Start of MATERIAL FOR THIS TASK

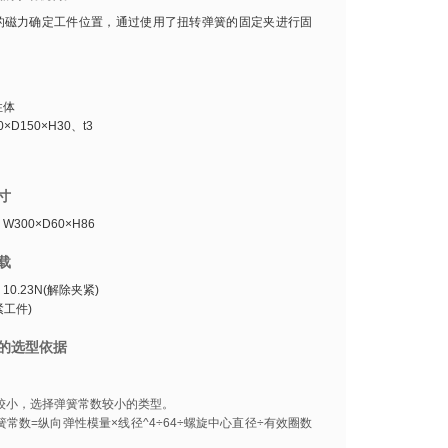
的磁力确定工件位置，通过使用了扭转弹簧的固定夹进行固
性体
×D150×H30、t3
寸
300×D60×H86
载
0.23N(解除夹紧)
紧工件)
的选型依据
较小，选择弹簧常数较小的类型。
簧常数=纵向弹性模量×线径^4÷64÷螺旋中心直径÷有效圈数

End of MATERIAL FOR THIS TASK

WORK INSTRUCTIONS: Transcribe all the lines above exactly; any image among them is skipped.

RESPONSE TO THIS EXERCISE:
的磁力确定工件位置，通过使用了扭转弹簧的固定夹进行固
性体
×D150×H30、t3
寸
300×D60×H86
载
0.23N(解除夹紧)
紧工件)
的选型依据
较小，选择弹簧常数较小的类型。
簧常数=纵向弹性模量×线径^4÷64÷螺旋中心直径÷有效圈数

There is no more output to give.